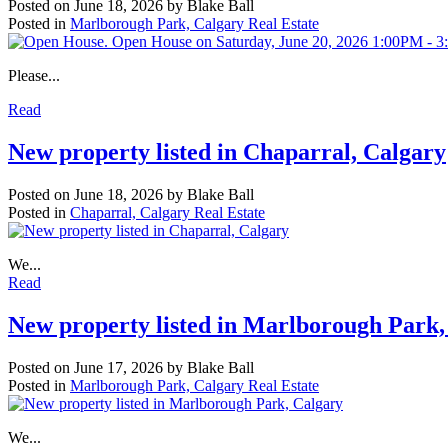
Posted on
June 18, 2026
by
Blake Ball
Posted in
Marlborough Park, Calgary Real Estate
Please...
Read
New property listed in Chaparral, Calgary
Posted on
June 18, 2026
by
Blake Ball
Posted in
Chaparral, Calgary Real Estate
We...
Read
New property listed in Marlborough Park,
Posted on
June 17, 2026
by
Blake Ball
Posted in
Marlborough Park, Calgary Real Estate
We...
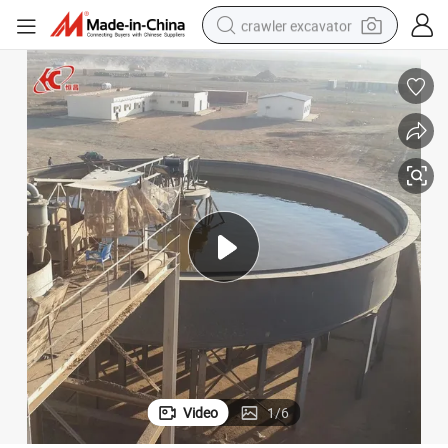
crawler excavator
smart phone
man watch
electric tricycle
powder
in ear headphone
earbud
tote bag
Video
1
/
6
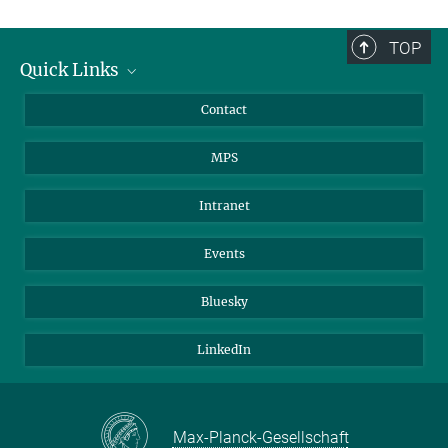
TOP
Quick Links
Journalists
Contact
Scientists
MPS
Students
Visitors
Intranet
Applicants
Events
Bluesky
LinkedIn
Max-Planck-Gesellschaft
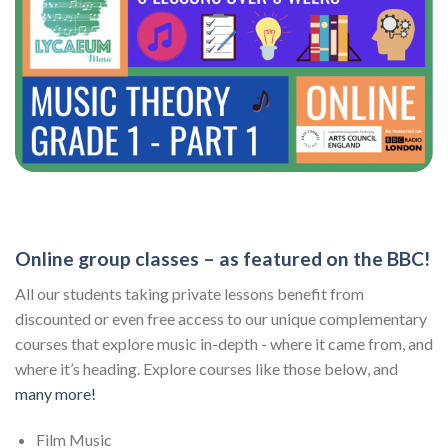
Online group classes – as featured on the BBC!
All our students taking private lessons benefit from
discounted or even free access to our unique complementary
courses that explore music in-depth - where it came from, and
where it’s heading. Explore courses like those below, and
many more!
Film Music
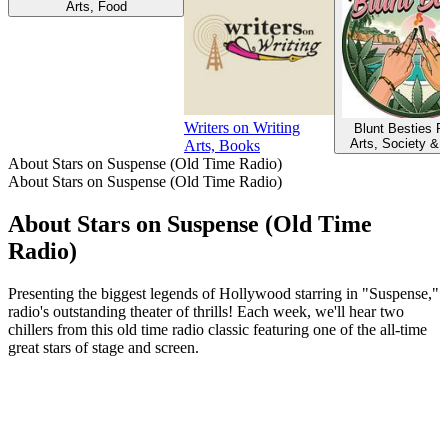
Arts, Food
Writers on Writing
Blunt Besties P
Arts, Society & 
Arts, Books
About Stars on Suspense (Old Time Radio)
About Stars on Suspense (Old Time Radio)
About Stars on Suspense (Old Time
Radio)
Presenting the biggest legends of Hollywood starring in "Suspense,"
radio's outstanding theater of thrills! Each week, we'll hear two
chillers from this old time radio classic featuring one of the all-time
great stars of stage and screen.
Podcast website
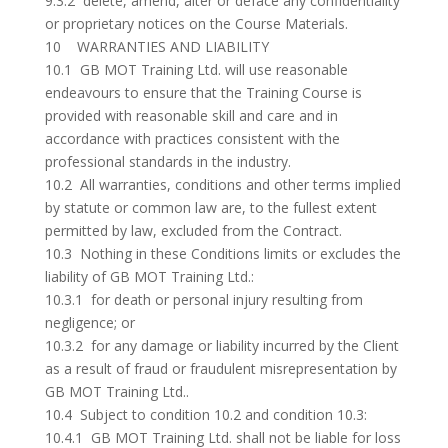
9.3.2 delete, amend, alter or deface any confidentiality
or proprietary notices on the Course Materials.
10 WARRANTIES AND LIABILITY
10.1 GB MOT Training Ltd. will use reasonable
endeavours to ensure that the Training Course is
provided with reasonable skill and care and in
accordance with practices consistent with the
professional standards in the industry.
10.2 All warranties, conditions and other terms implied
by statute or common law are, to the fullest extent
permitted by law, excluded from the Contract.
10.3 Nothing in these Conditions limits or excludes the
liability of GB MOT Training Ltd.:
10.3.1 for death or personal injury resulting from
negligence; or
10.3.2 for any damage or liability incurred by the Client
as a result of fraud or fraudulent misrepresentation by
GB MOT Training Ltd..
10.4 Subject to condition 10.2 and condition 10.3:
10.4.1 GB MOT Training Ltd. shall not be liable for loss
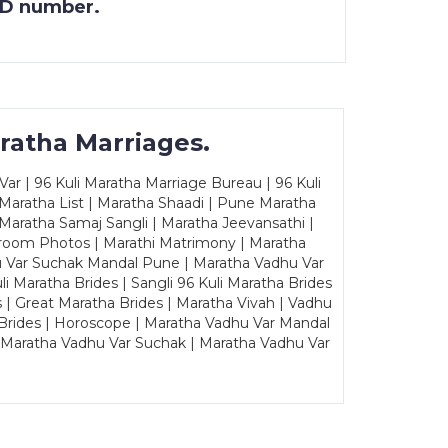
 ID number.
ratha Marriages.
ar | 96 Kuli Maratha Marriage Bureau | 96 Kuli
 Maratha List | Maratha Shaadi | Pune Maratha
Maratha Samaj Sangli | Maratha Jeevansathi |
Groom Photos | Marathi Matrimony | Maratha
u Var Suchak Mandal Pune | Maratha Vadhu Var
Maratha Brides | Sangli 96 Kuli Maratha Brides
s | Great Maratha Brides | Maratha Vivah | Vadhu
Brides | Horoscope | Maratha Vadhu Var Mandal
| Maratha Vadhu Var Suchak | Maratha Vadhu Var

+++

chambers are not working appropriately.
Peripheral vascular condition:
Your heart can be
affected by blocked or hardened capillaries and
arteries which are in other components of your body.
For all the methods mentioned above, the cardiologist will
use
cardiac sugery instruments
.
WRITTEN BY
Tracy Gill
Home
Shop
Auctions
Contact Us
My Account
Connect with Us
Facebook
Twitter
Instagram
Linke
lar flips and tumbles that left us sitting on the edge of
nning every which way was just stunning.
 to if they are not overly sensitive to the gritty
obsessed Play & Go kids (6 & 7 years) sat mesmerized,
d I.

+++

• Goal of the exercise: Looking at the records above, say how many of their lines include the word "listed", with no other words.

• Answer for this exercise: 2